In retrospect, of course, the charge looks nuts. We know now that within another 18 months, playing defense against a newly elected Republican Congress, Clinton was triangulating his way to the most conservative Democratic administration since the great Cleveland was trundled back to New Jersey. Yet even then, in 1993, a few wise and dispassionate observers saw that Kemp’s alarm was wildly overdone. In that first year, Clinton had embraced economic policies that made him, as he privately lamented, an “Eisenhower Republican.” Inevitably he made a few wacky appointments (Surgeon General Joycelyn Elders) but overbalanced each with much saner and more significant choices (Treasury Secretary Lloyd Bentsen). He modified but didn’t eliminate the ban on gays in the military. After a brief hesitation, he worked hard for the ratification of the North American Free Trade Agreement.
Those who berate Barack Obama for radicalism are, in Mr. Ferguson’s view, engaged in the same nutty partisanship.
Now, Dinesh D’Souza may indeed be totally wrong about the President’s root ideology. The primary evidence is found in the first Obama autobiography, Dreams from My Father, from which Messrs. D’Souza and Ferguson draw starkly different conclusions: the one that young Barack sought to model himself on his anti-colonialist, pro-communist father, the other that “Far from admiring his father and emulating him, Obama makes his disillusionment with his father one of the themes of his own life story”. To decide between those readings, I’d have to read Dreams from My Father myself, and that is too great a sacrifice.

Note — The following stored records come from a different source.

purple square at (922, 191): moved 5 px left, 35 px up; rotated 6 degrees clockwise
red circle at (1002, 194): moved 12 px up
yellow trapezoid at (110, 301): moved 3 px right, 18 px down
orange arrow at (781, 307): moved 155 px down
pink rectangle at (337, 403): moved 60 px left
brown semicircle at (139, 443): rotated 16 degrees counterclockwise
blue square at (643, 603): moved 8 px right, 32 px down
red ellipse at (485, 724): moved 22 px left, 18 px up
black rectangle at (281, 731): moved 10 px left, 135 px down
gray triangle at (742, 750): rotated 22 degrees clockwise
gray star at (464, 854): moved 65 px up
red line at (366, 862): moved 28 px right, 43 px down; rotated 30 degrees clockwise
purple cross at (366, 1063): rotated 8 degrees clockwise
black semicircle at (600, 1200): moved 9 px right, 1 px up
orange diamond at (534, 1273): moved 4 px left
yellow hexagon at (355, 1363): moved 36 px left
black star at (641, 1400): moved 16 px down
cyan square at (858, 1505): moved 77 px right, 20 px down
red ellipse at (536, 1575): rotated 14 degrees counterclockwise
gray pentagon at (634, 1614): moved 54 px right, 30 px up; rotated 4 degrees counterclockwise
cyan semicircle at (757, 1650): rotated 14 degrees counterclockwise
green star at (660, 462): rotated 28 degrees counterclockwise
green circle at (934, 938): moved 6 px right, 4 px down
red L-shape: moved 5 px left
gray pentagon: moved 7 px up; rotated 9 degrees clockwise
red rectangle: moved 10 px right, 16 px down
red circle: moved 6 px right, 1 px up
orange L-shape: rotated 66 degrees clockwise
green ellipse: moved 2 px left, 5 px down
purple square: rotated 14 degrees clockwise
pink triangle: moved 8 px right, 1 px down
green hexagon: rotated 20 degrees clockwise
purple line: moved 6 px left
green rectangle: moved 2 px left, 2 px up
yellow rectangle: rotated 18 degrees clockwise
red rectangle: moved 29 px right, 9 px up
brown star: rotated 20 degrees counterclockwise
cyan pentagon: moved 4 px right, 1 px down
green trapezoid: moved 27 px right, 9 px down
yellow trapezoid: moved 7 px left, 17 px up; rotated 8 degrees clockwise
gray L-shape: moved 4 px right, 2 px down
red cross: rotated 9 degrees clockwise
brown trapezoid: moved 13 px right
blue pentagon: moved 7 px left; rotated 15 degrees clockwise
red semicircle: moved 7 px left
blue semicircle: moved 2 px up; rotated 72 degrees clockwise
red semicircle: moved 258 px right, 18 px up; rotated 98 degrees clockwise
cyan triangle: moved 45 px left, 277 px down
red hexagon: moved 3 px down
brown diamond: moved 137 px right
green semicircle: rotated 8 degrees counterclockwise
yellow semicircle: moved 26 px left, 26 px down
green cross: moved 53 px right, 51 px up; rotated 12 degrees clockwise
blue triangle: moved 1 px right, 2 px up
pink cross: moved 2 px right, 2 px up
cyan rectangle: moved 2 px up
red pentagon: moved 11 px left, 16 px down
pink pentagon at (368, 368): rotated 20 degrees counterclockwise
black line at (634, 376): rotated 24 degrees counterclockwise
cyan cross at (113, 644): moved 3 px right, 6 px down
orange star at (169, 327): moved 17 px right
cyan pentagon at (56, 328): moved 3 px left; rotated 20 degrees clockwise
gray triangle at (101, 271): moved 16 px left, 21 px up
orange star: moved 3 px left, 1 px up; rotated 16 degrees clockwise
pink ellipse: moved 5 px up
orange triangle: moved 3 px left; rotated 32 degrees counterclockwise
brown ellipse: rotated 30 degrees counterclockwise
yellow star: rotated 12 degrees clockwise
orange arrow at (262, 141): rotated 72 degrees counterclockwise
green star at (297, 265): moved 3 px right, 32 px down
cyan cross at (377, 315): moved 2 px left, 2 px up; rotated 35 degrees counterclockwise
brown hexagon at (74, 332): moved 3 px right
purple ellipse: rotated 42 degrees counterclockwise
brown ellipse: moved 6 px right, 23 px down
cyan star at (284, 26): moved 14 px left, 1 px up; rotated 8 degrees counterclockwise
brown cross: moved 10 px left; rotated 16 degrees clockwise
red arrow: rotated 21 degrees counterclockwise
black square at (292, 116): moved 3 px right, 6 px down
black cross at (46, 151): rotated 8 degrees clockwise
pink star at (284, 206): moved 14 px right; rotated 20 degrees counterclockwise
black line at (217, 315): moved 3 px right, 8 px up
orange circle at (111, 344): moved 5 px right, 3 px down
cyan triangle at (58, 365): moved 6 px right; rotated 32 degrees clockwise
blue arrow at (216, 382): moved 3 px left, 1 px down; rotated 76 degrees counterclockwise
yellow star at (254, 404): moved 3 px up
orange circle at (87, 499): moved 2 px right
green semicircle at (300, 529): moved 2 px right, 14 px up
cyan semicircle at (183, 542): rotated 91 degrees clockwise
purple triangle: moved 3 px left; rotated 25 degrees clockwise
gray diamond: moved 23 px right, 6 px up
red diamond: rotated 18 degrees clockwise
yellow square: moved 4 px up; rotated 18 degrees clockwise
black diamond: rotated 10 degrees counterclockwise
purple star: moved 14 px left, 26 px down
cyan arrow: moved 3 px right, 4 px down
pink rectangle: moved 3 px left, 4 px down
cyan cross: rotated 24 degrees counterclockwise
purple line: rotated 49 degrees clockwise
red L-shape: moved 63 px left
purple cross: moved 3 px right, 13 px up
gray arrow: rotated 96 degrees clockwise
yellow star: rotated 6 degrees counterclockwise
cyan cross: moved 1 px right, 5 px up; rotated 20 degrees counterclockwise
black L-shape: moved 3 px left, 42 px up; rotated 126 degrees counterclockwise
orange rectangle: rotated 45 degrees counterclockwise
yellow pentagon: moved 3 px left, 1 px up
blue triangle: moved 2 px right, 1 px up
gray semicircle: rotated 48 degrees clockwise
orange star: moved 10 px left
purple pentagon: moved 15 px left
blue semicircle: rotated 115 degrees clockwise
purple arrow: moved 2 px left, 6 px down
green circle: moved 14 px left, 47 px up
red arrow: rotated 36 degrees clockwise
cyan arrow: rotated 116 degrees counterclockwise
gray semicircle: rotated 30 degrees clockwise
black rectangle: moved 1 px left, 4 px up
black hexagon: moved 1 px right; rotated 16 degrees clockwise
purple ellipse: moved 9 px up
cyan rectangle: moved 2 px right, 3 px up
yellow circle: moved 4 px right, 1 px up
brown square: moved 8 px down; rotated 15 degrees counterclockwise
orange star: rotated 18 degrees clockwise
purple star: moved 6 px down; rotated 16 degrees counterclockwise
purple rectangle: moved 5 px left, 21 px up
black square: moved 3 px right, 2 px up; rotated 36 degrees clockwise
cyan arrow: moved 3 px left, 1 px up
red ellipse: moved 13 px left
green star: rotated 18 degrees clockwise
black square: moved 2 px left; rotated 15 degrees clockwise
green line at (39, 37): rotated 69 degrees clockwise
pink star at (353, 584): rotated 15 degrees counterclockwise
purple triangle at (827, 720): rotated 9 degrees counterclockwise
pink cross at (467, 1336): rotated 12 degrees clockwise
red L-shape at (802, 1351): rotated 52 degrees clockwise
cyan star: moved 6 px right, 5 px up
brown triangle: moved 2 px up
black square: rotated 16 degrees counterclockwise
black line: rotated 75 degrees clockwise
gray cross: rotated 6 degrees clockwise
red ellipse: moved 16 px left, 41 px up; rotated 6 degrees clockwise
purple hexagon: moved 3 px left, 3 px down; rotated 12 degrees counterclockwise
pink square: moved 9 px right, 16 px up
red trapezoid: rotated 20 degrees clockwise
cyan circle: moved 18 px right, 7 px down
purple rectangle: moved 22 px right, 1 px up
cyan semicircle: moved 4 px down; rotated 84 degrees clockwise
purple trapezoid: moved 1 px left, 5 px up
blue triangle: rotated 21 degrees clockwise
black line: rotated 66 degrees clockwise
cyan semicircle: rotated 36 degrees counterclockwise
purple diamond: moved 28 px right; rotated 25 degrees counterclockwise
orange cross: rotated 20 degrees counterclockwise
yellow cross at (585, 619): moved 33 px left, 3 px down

Where I part company with Mr. Ferguson is in his feint praise of Bill Clinton. Clinton the Triangulator was a post-1994 phenomenon. In 1993, “frankly left-wing” was an accurate summary. I’m pretty sure that Mr. Ferguson is old enough to remember, inter alia, the income tax and Medicare tax hikes, the proposed BTU tax, the White House staffers who sneered at military men and the resistance to welfare reform.
The indicators of Cleveland-like tendencies are risible: The fact that Harry Truman also proposed a government takeover of the health field doesn’t make Hillarycare moderate. President Truman, who vetoed the Taft-Hartley Act and fought to preserve wage-price controls, was a down-the-line progressive on domestic policy (as President – Senator Truman would have balked at most of the “Fair Deal”). “Don’t Ask, Don’t Tell” was forced on Clinton by Congress; he had initially proposed – as one of his very first acts as President – to let homosexuals serve openly. On NAFTA, he did take the same position as most conservatives, but liberals hadn’t yet abandoned free trade in those days and the President’s support for the treaty was far from fervent. It wasn’t ratified until after the GOP took control of Congress and browbeat him into drumming up a modicum of Democratic support.
As time went on, pathological Clinton hatred did fester, inspired less by ideology than by revulsion at the President’s undisciplined and devious private life. There are certainly elements on the Right, such as the preposterous birthers, who are following in the footsteps of the “Who Killed Vince Foster?” types. But the Obama Administration’s policies really are radical at home and Third World-ish abroad. It isn’t “lunacy” to call attention to those facts, just as it wasn't “nuts” to say that Bill Clinton was a left-winger in 1993.